Ne peuvent justifier une révision que les moyens de preuve qui portent sur des faits antérieurs à l'arrêt en question et qui existaient au moment où ils auraient pu être invoqués, mais qui, sans faute, ne l'ont pas été (ATF 5F_20/2014 du 3 novembre 2014 consid. 2.1 et les références); en outre, ces moyens de preuve doivent être pertinents, respectivement décisifs, c'est-à-dire de nature à modifier l'état de fait qui est à la base de la décision entreprise et à conduire à une solution différente en fonction d'une appréciation juridique correcte (ATF 5F_20/2014 précité consid. 2.1; 2F_2/2008 du 31 mars 2008 consid. 2). Le requérant doit avoir été empêché sans sa faute de se prévaloir de faits ou preuves pertinents dans la procédure précédente, en particulier parce qu'il ne les connaissait pas, nonobstant la diligence exercée. Son ignorance doit être excusable. L'ignorance d'un fait doit être jugée moins sévèrement que l'insuffisance de preuves au sujet d'un fait connu, la partie ayant le devoir de tout mettre en œuvre pour établir celui-ci (ATF 4F_22/2011 du 21 février 2012 consid. 2.1 et les références citées, notamment l'ATF 134 IV 48 consid. 1.2 p. 50). Il y a ainsi lieu de conclure à un manque de diligence lorsque la découverte de faits ou de moyens de preuve nouveaux résulte de recherches qui auraient pu et dû être effectuées dans la procédure précédente (ATF 5F_20/2014 du 3 novembre 2014 consid. 2.1; 4A_247/2014 du 23 septembre 2014 consid. 2.3). Il n'y a pas non plus motif à révision du seul fait que le tribunal paraît avoir mal interprété des faits déjà connus lors de la procédure principale (ATF 127 V 353 consid. 5b; arrêt RE.2011.0007 du 29 juillet 2011 consid. 2).

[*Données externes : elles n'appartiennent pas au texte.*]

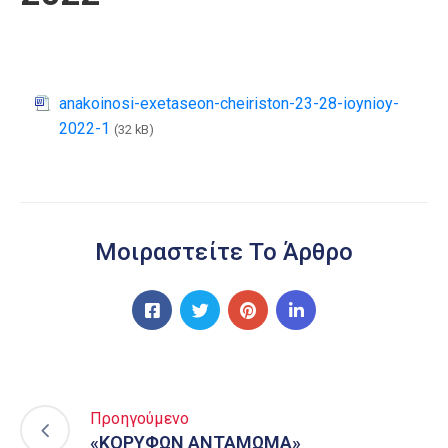
anakoinosi-exetaseon-cheiriston-23-28-ioynioy-
2022-1
(32 kB)
Μοιραστείτε Το Άρθρο
Προηγούμενο
«ΚΟΡΥΦΩΝ ΑΝΤΑΜΩΜΑ»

b) A l'appui de sa demande de révision, la recourante a produit ses décomptes de salaire, ainsi que des extraits de compte bancaire. Ces pièces sont toutes datées de la première moitié de l'année 2013. Il s'ensuit que la recourante avait déjà ces pièces en sa possession lorsqu'a été rendue l'arrêt du 15 novembre 2013 (cause PS.2013.0057). La plupart des pièces jointe par la recourante en annexe à sa requête, figuraient au surplus déjà dans le dossier constitué par le CSR. Il n'y a dès lors, sous cet angle, aucun fait ou moyen de preuve nouveau susceptible d'entraîner la révision de l'arrêt précité. La recourante critique en effet uniquement l'appréciation faite par le tribunal des preuves à sa disposition.
3. Les considérants qui précèdent conduisent au rejet de la requête de révision. Il est statué sans frais, ni dépens.
Par ces motifs
la Cour de droit administratif et public
du Tribunal cantonal
arrête:
I. La requête de révision de l'arrêt du 15 novembre 2013 (cause PS.2013.0057) est rejetée.
II. Il n'est pas perçu de frais.
III. Il n'est pas alloué de dépens.
Lausanne, le 18 février 2016
Le président: La
greffière:
Le présent arrêt est communiqué aux destinataires de l'avis d'envoi ci-joint.
Il peut faire l'objet, dans les trente jours suivant sa notification, d'un recours au Tribunal fédéral (Cour de droit social, Schweizerhofquai 6, 6004 Lucerne). Le recours s'exerce conformément aux articles 40 ss et 95 ss de la loi du 17 juin 2005 sur le Tribunal fédéral (LTF - RS 173.110). Il doit être rédigé dans une langue officielle, indiquer les conclusions, les motifs et les moyens de preuve, et être signé. Les motifs doivent exposer succinctement en quoi l’acte attaqué viole le droit. Les pièces invoquées comme moyens de preuve doivent être jointes au mémoire, pour autant qu’elles soient en mains de la partie; il en va de même de la décision attaquée.